Sputtering power dependence of the magnetic properties of CoCrPt

The magnetic properties of CoCrPt films produced by sputtering at power levels of 0.1, 0.3, 0.5, and 1 kW are studied with special emphasis placed on the structural properties we previously obtained using several x-ray experimental methods [J. Appl. Phys. 77, 2321 (1995)]. In measurements on the saturated magnetic state, the saturation magnetization of the 0.1 kW film was found to be about 20% lower than those of the other films. This is ascribed to the segregated structure of this film (described in the above reference). The out-of-plane magnetic anisotropy decreases as the sputtering power decreases. Its magnitude is related to the hcp(002) intensity and its orientation is slightly tilted from the normal direction. The in-plane magnetic anisotropy, on the other hand, increases sharply as the sputtering power decreases to levels below 0.5 kW. This increase is a result of the small grain structure produced by the sputtering at very low power levels. In the unsaturated magnetic state, three magnetic properties were measured: field-induced magnetic anisotropy and two types of magnetic torque loss, that is, intrinsic torque loss and field-induced torque loss related to field-induced magnetic anisotropy. The field-induced magnetic anisotropy is a consequence of the quenched magnetic domain structure produced by applying a strong external magnetic field. This anisotropy for films sputtered at 0.3, 0.5, and 1 kW is unusual in that the magnetization switching field is larger than the anisotropy field.

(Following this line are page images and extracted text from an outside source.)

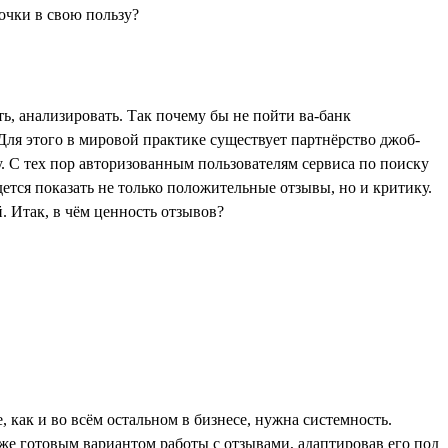
ть, анализировать. Так почему бы не пойти ва-банк
 Для этого в мировой практике существует партнёрство джоб-
у. С тех пор авторизованным пользователям сервиса по поиску
ется показать не только положительные отзывы, но и критику.
. Итак, в чём ценность отзывов?
 как и во всём остальном в бизнесе, нужна системность.
же готовым вариантом работы с отзывами, адаптировав его под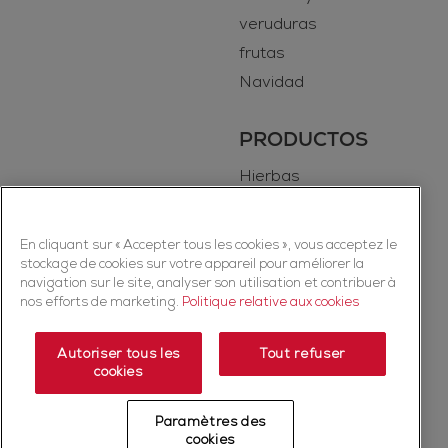
veruduras
frutas
Navidad
PRODUCTOS
Hierbas
Especias
En cliquant sur « Accepter tous les cookies », vous acceptez le
stockage de cookies sur votre appareil pour améliorer la
navigation sur le site, analyser son utilisation et contribuer à
nos efforts de marketing.
Politique relative aux cookies
Autoriser tous les
Tout refuser
Copyright © 2026 Ducros (McCormick & Company, Inc). Todos los
cookies
derechos reservados.
Paramètres des
Política de privacidad
Política de cookies
Términos y condiciones
cookies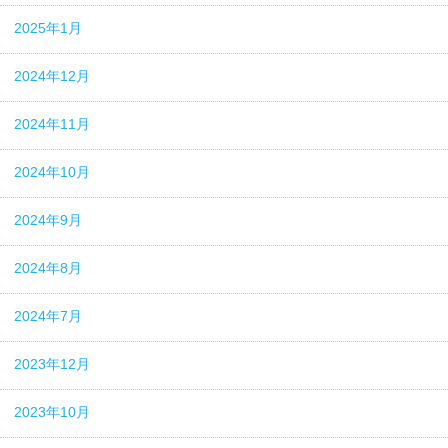
2025年1月
2024年12月
2024年11月
2024年10月
2024年9月
2024年8月
2024年7月
2023年12月
2023年10月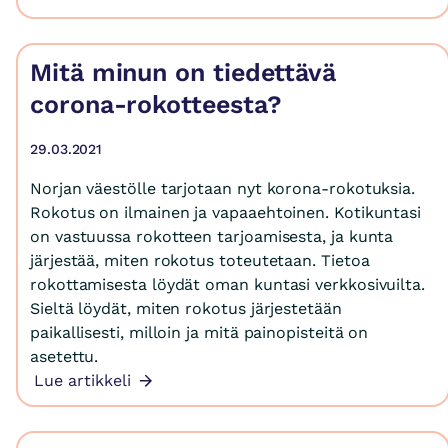
Mitä minun on tiedettävä
corona-rokotteesta?
29.03.2021
Norjan väestölle tarjotaan nyt korona-rokotuksia.
Rokotus on ilmainen ja vapaaehtoinen. Kotikuntasi
on vastuussa rokotteen tarjoamisesta, ja kunta
järjestää, miten rokotus toteutetaan. Tietoa
rokottamisesta löydät oman kuntasi verkkosivuilta.
Sieltä löydät, miten rokotus järjestetään
paikallisesti, milloin ja mitä painopisteitä on
asetettu.
Lue artikkeli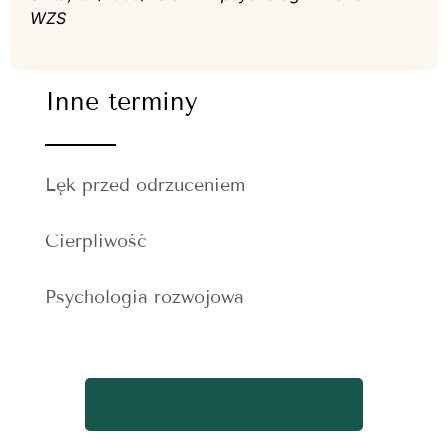
WZS
Inne terminy
Lęk przed odrzuceniem
Cierpliwość
Psychologia rozwojowa
WRÓĆ DO SPISU TERMINÓW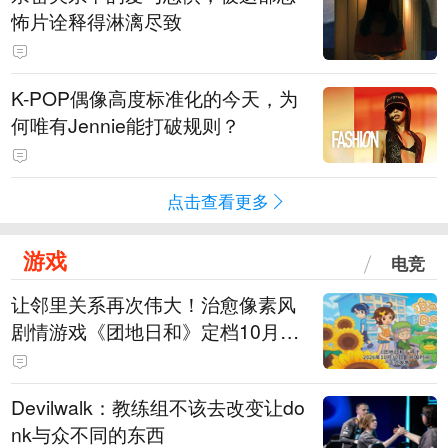
怖片诠释得淋漓尽致
K-POP偶像高度标准化的今天，为
何唯有Jennie能打破规则？
点击查看更多
游戏
电竞
让邻里关系再次伟大！治愈像素风
剧情游戏《团地日和》定档10月30
日发售
Devilwalk：教练组不该去改变让do
nk与众不同的东西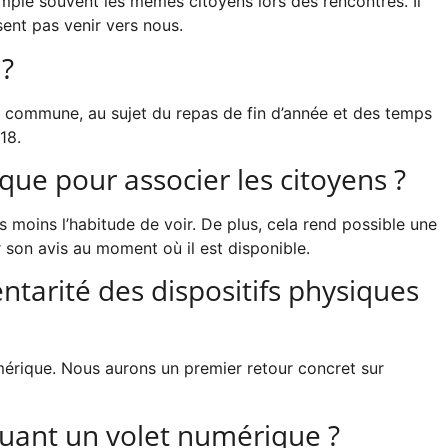
emple souvent les mêmes citoyens lors des rencontres. Il
ent pas venir vers nous.
 ?
 la commune, au sujet du repas de fin d’année et des temps
18.
que pour associer les citoyens ?
 moins l’habitude de voir. De plus, cela rend possible une
 son avis au moment où il est disponible.
tarité des dispositifs physiques
mérique. Nous aurons un premier retour concret sur
luant un volet numérique ?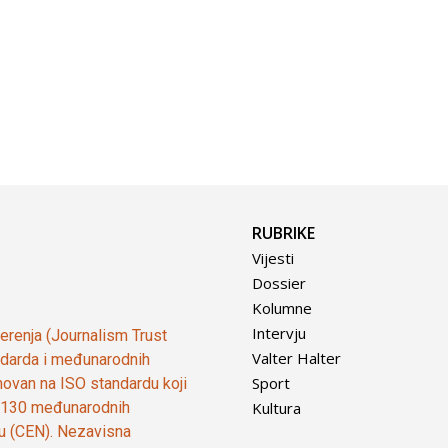
RUBRIKE
Vijesti
Dossier
Kolumne
Intervju
vjerenja (Journalism Trust
Valter Halter
tandarda i međunarodnih
Sport
ovan na ISO standardu koji
Kultura
od 130 međunarodnih
ju (CEN). Nezavisna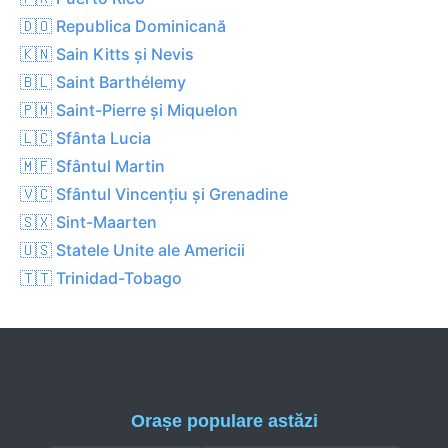
🇩🇴 Republica Dominicană
🇰🇳 Sain Kitts și Nevis
🇧🇱 Saint Barthélemy
🇵🇲 Saint-Pierre și Miquelon
🇱🇨 Sfânta Lucia
🇲🇫 Sfântul Martin
🇻🇨 Sfântul Vincențiu și Grenadine
🇸🇽 Sint-Maarten
🇺🇸 Statele Unite ale Americii
🇹🇹 Trinidad-Tobago
Orașe populare astăzi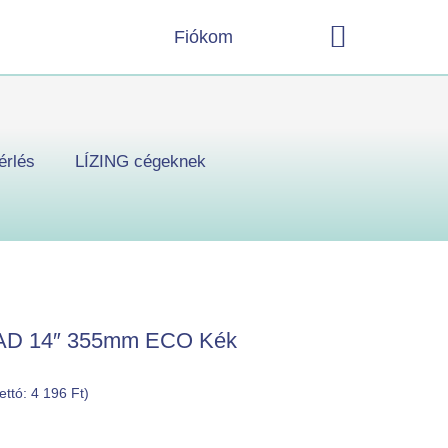
Kosár
Fiókom
érlés
LÍZING cégeknek
 PAD 14″ 355mm ECO Kék
nettó:
4 196
Ft
)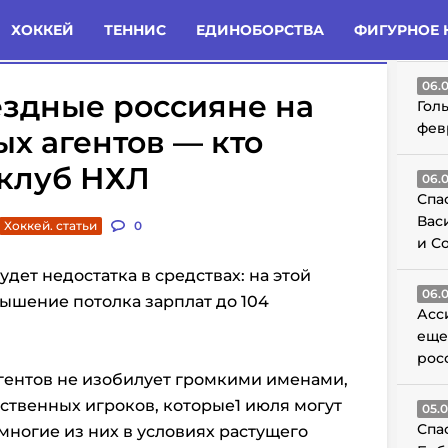
татьи
Комменты
Новости
ХОККЕЙ
ТЕННИС
ЕДИНОБОРСТВА
ФИГУРНОЕ 
ГО
06.
вёздные россияне на
Гол
фев
х агентов — кто
 клуб НХЛ
06.
Спа
Вас
Хоккей. статьи
0
и С
удет недостатка в средствах: на этой
06.
ышение потолка зарплат до 104
Асс
еще
рос
гентов не изобилует громкими именами,
ественных игроков, которые1 июля могут
05.
Спа
многие из них в условиях растущего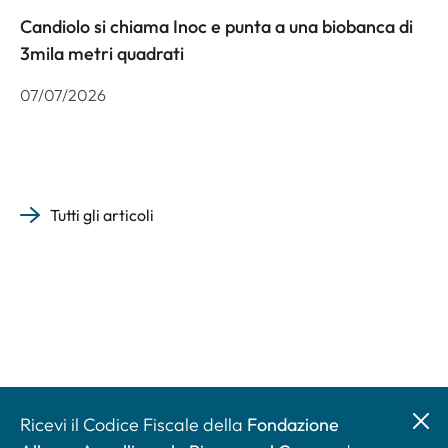
Candiolo si chiama Inoc e punta a una biobanca di
3mila metri quadrati
07/07/2026
Tutti gli articoli
Ricevi il Codice Fiscale della
Fondazione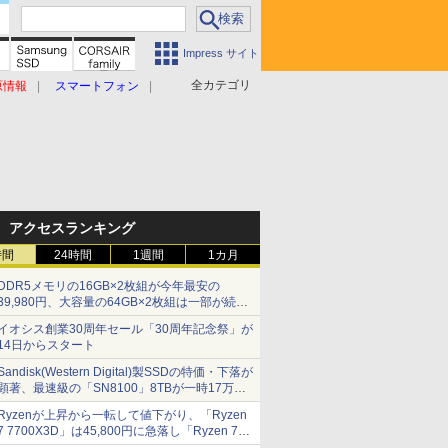
Impress サイト
全カテゴリ
原情報
スマートフォン
アクセスランキング
時間
24時間
1週間
1カ月
DDR5メモリの16GB×2枚組が今年最安の
39,980円、大容量の64GB×2枚組は一部が続騰
[8月前半のメモリ価格]
イオシス創業30周年セール「30周年記念祭」が
14日からスタート
Sandisk(Western Digital)製SSDの特価・下落が
顕著、最速級の「SN8100」8TBが一時17万円
割れ [8月前半のSSD価格]
Ryzenが上昇から一転して値下がり、「Ryzen
7 7700X3D」は45,800円に急落し「Ryzen 7
7800X3D」との価格逆転解消 [8月前半のCPU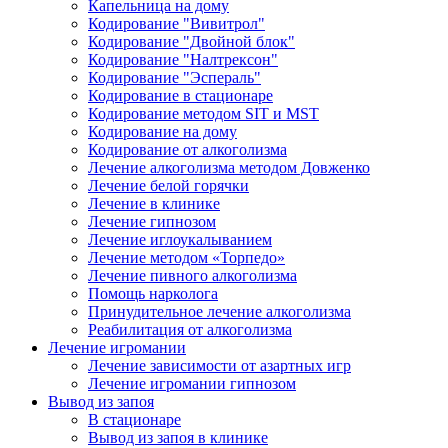
Капельница на дому
Кодирование "Вивитрол"
Кодирование "Двойной блок"
Кодирование "Налтрексон"
Кодирование "Эспераль"
Кодирование в стационаре
Кодирование методом SIT и MST
Кодирование на дому
Кодирование от алкоголизма
Лечение алкоголизма методом Довженко
Лечение белой горячки
Лечение в клинике
Лечение гипнозом
Лечение иглоукалыванием
Лечение методом «Торпедо»
Лечение пивного алкоголизма
Помощь нарколога
Принудительное лечение алкоголизма
Реабилитация от алкоголизма
Лечение игромании
Лечение зависимости от азартных игр
Лечение игромании гипнозом
Вывод из запоя
В стационаре
Вывод из запоя в клинике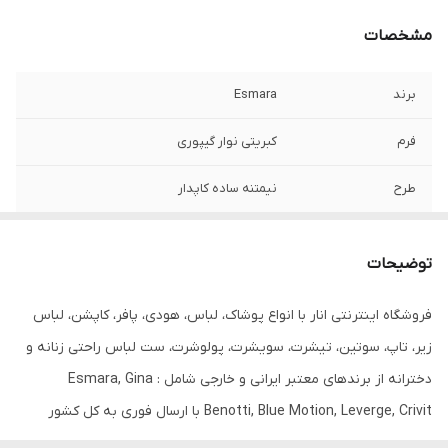
مشخصات
برند
Esmara
فرم
کبریتی نوار گیپوری
طرح
نیمتنه ساده کاپدار
قابلیت بازگشت
لباس زیر قابلیت بازگشت ندارد.
توضیحات
بند
نازک قابل تنظیم
فروشگاه اینترنتی انار با انواع پوشاک، لباس، هودی، پافر، کاپشن، لباس
تعداد در پک
1 عدد
زیر، تاپ، سوتین، تیشرت، سویشرت، پولوشرت، ست لباس راحتی زنانه و
جنیست
زنانه - دخترانه
دخترانه از برندهای معتبر ایرانی و خارجی شامل : Esmara, Gina
Benotti, Blue Motion, Leverge, Crivit با ارسال فوری به کل کشور
مورد استفاده
روزانه
درخدمت شما عزیزان می‌باشد.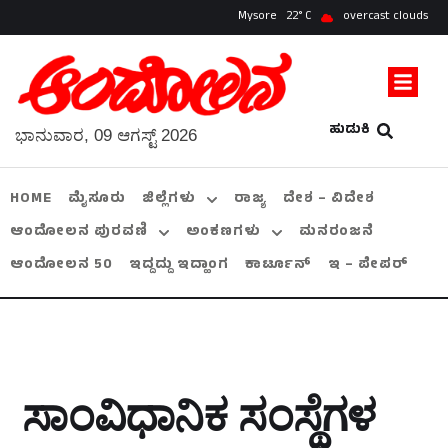
Mysore
22
overcast clouds
ಹುಡುಕಿ
ಭಾನುವಾರ, 09 ಆಗಸ್ಟ್ 2026
HOME
ಮೈಸೂರು
ಜಿಲ್ಲೆಗಳು
ರಾಜ್ಯ
ದೇಶ – ವಿದೇಶ
ಆಂದೋಲನ ಪುರವಣಿ
ಅಂಕಣಗಳು
ಮನರಂಜನೆ
ಆಂದೋಲನ 50
ಇದ್ದದ್ದು ಇದ್ಹಾಂಗ
ಕಾರ್ಟೂನ್
ಇ – ಪೇಪರ್
ಸಾಂವಿಧಾನಿಕ ಸಂಸ್ಥೆಗಳ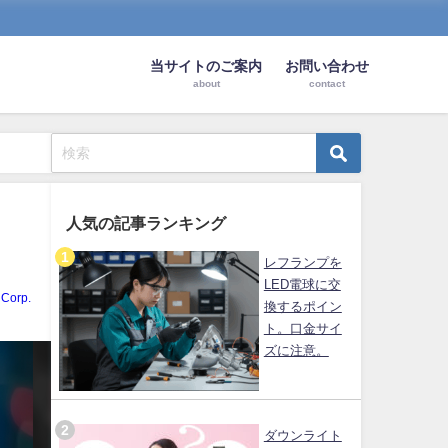
当サイトのご案内
お問い合わせ
about
contact
人気の記事ランキング
レフランプを
LED電球に交
Corp.
換するポイン
ト。口金サイ
ズに注意。
ダウンライト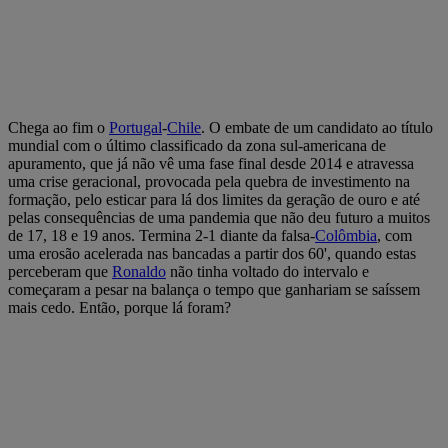
Chega ao fim o
Portugal
-
Chile
. O embate de um candidato ao título
mundial com o último classificado da zona sul-americana de
apuramento, que já não vê uma fase final desde 2014 e atravessa
uma crise geracional, provocada pela quebra de investimento na
formação, pelo esticar para lá dos limites da geração de ouro e até
pelas consequências de uma pandemia que não deu futuro a muitos
de 17, 18 e 19 anos. Termina 2-1 diante da falsa-
Colômbia
, com
uma erosão acelerada nas bancadas a partir dos 60', quando estas
perceberam que
Ronaldo
não tinha voltado do intervalo e
começaram a pesar na balança o tempo que ganhariam se saíssem
mais cedo. Então, porque lá foram?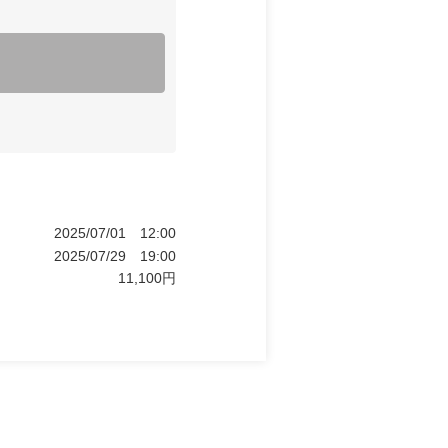
2025/07/01
12:00
2025/07/29
19:00
11,100
円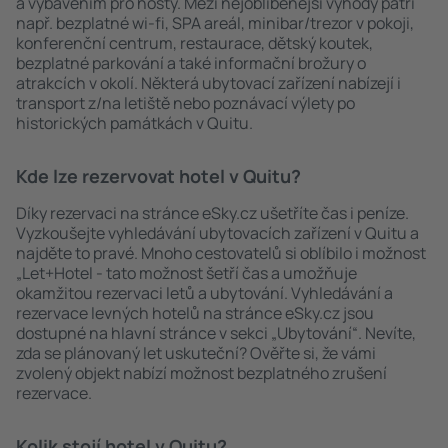
a vybavením pro hosty. Mezi nejoblíbenější výhody patří
např. bezplatné wi-fi, SPA areál, minibar/trezor v pokoji,
konferenční centrum, restaurace, dětský koutek,
bezplatné parkování a také informační brožury o
atrakcích v okolí. Některá ubytovací zařízení nabízejí i
transport z/na letiště nebo poznávací výlety po
historických památkách v Quitu.
Kde lze rezervovat hotel v Quitu?
Díky rezervaci na stránce eSky.cz ušetříte čas i peníze.
Vyzkoušejte vyhledávání ubytovacích zařízení v Quitu a
najděte to pravé. Mnoho cestovatelů si oblíbilo i možnost
„Let+Hotel - tato možnost šetří čas a umožňuje
okamžitou rezervaci letů a ubytování. Vyhledávání a
rezervace levných hotelů na stránce eSky.cz jsou
dostupné na hlavní stránce v sekci „Ubytování“. Nevíte,
zda se plánovaný let uskuteční? Ověřte si, že vámi
zvolený objekt nabízí možnost bezplatného zrušení
rezervace.
Kolik stojí hotel v Quitu?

This is ascribed to the intrinsic spatial and amplitude dispersion of the magnetization. Taking the structural and magnetic properties of CoCrPt into consideration made it clear that wall displacement rather than rotation magnetization is the major factor responsible for both types of torque loss. The rotation magnetization also made a significant contribution to intrinsic torque loss, but a limited contribution to field-induced torque loss.